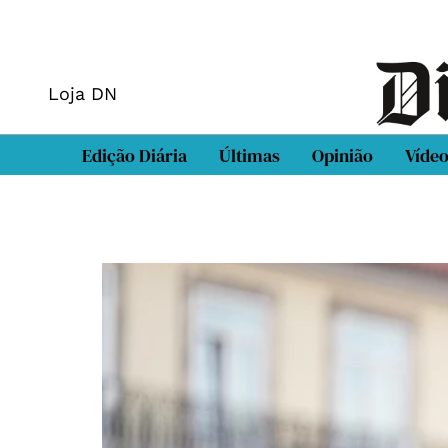
Loja DN
Edição Diária
Últimas
Opinião
Víde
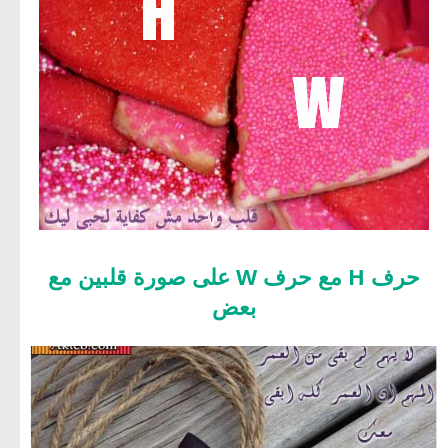
حرف H مع حرف W على صورة قلبين مع
بعض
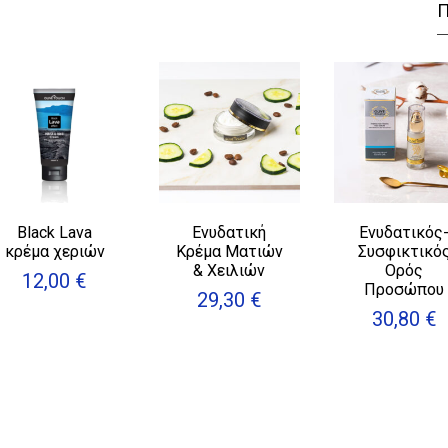
Black Lava
Ενυδατική
Ενυδατικός
κρέμα χεριών
Κρέμα Ματιών
Συσφικτικό
& Χειλιών
Ορός
12,00
€
Προσώπου
29,30
€
30,80
€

**Goal of the exercise**
For this exercise, restate the material exactly and skip every picture.

**Exercise result**
Loja DN
Edição Diária
Últimas
Opinião
Víde
حرف H مع حرف W على صورة قلبين مع
بعض
Black Lava
Ενυδατική
Ενυδατικός
κρέμα χεριών
Κρέμα Ματιών
Συσφικτικό
& Χειλιών
Ορός
12,00
€
Προσώπου
29,30
€
30,80
€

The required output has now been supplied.